:: ASSIGNMENT ::
Sort through the data and copy the lines holding the word "einen".

:: DATA FOR PROCESSING ::
▼
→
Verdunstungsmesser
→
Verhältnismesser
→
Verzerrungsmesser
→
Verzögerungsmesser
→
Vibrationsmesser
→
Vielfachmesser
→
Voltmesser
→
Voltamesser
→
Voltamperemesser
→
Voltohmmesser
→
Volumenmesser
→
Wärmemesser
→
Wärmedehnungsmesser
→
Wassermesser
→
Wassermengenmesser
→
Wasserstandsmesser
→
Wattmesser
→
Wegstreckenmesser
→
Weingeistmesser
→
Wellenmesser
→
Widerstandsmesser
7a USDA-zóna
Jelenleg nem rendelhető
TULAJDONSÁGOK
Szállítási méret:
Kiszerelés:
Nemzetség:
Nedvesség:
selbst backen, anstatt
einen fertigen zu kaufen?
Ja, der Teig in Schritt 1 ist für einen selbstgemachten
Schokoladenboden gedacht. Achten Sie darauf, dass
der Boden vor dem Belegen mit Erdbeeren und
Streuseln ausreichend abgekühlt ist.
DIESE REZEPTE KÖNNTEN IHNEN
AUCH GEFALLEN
▲
▼
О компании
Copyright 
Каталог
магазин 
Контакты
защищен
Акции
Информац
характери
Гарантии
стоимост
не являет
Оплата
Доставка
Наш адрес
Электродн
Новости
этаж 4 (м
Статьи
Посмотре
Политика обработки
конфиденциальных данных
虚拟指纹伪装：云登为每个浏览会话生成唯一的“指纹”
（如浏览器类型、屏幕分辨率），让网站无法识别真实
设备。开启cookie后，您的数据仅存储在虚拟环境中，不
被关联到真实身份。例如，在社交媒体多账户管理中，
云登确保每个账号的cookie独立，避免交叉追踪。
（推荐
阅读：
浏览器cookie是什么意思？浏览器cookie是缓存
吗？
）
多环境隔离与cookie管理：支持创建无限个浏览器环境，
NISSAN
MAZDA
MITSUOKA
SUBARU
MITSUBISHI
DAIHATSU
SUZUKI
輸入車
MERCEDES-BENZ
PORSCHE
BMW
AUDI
▲
:: TASK ANSWER ::
einen fertigen zu kaufen?
Ja, der Teig in Schritt 1 ist für einen selbstgemachten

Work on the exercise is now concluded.